Even if I went along with your point of view, I still have to manage the possibility that there are two definitions, one in each include file, that could satisfy the reference and I would have to make sure the linker would pick the preceding one, in accordance to the language design. So, I still need the scope provider to populate scope related to the position of the reference in the model.
Quote:
Of course you would have to adapt code completion in order to suggest only correct elements. So you will have more work to do going this way, but the user gets better tooling.
I'm still learning xtext. I take if from your point that code completion is using the scoping api to suggest possible references to the user?
Quote:
As to adapting the scoping... Overriding the method for calculating the imported URIs in the ImportUriGlobalScopeProvider is not a deep cut at all.

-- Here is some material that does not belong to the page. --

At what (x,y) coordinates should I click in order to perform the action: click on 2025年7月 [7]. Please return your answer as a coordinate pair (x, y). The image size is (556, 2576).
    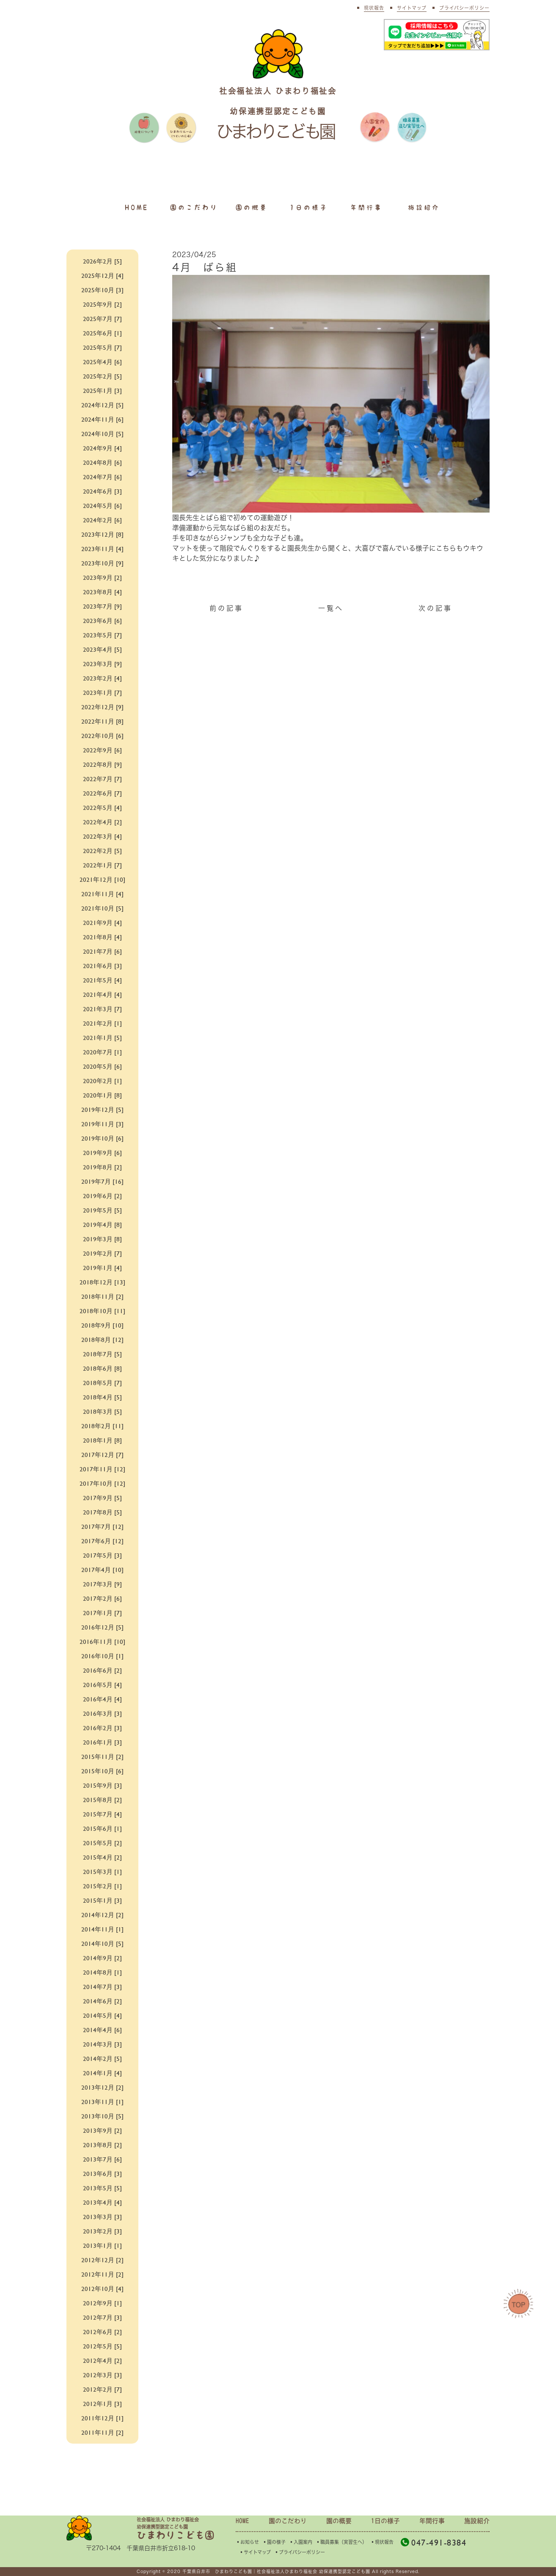
    Looking at the image, I should click on (102, 318).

Well, its not quite as simple. Both IScopeProvider and IGlobalScopeProvider do not have a getScope method that tracks the original reference's context. These getScope methods are called recursively and without passing down the original reference context. In other words, overriding the global scope provider's IGlobalScopeProvider.getScope method is not an option. So, the deep cut I have in mind is to implement a getScope replacement for each of these that the recursion calls could use to pass down the original context of the reference. Essentially, my idea is to replace and avoid the xtext provided IScopeProvider and IGlobalScopeProvider because getScope, the only method each have, is not useful. So that is why I call it a 'deep cut'.
I'm grateful that itemis has opened the source code so that I could learn how their default implementations work, and either extend them or replace them. Good stuff all around.